**Problem to solve**
Each line from the one containing "5 [button] (302, 765)" to the last line of the listing below must be reproduced exactly, and nothing more.

★ ★ ★

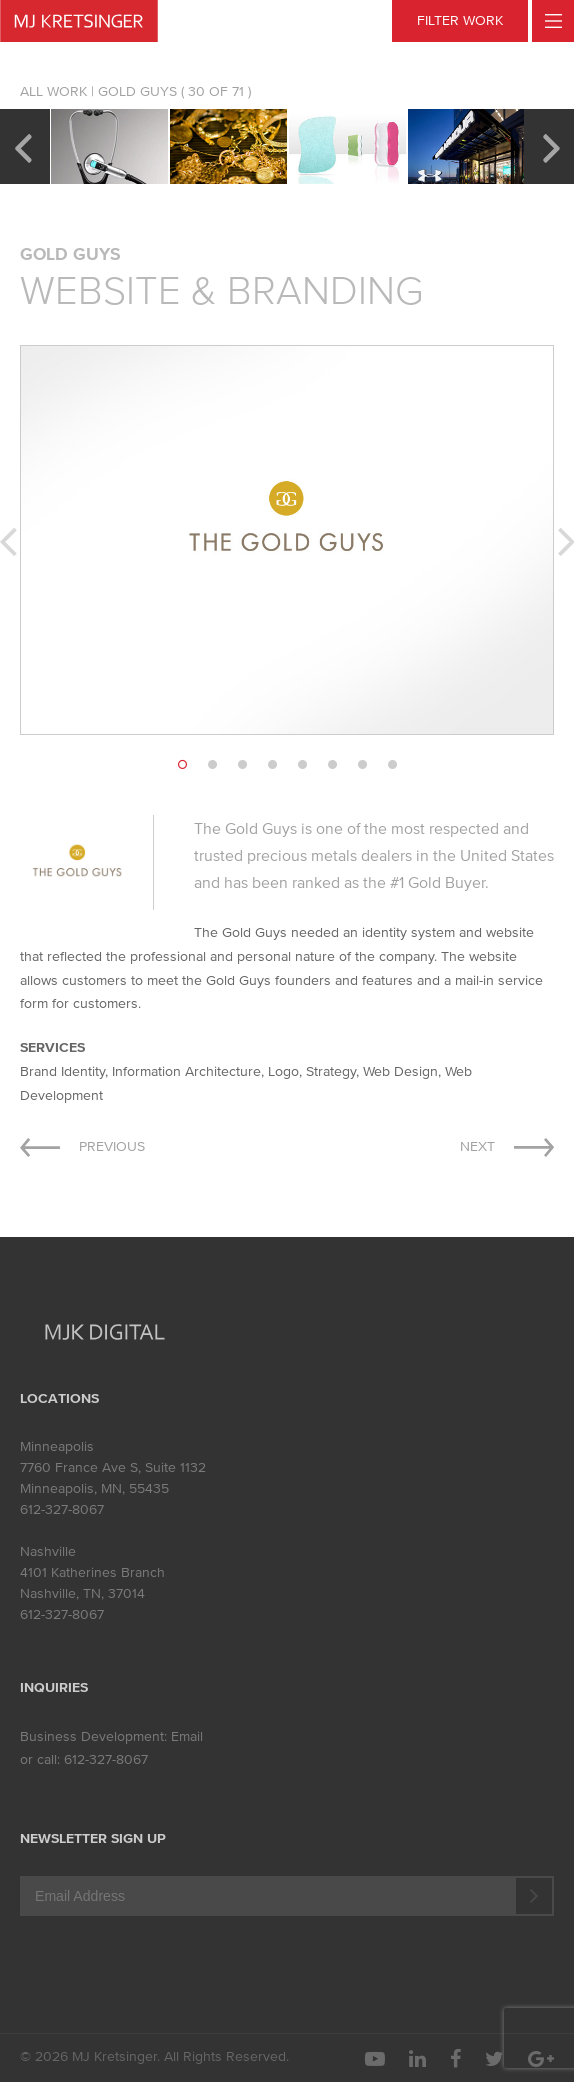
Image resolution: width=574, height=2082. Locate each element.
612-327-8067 (62, 1509)
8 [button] (392, 765)
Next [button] (551, 146)
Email (187, 1736)
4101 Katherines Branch (92, 1572)
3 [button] (242, 765)
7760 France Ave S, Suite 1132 (113, 1467)
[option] (109, 146)
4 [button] (272, 765)
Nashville (48, 1551)
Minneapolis (57, 1446)
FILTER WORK (460, 20)
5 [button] (302, 765)
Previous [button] (22, 146)
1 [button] (182, 765)
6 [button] (332, 765)
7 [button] (362, 765)
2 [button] (212, 765)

★ ★ ★

**Exercise result**
5 [button] (302, 765)
Previous [button] (22, 146)
1 [button] (182, 765)
6 [button] (332, 765)
7 [button] (362, 765)
2 [button] (212, 765)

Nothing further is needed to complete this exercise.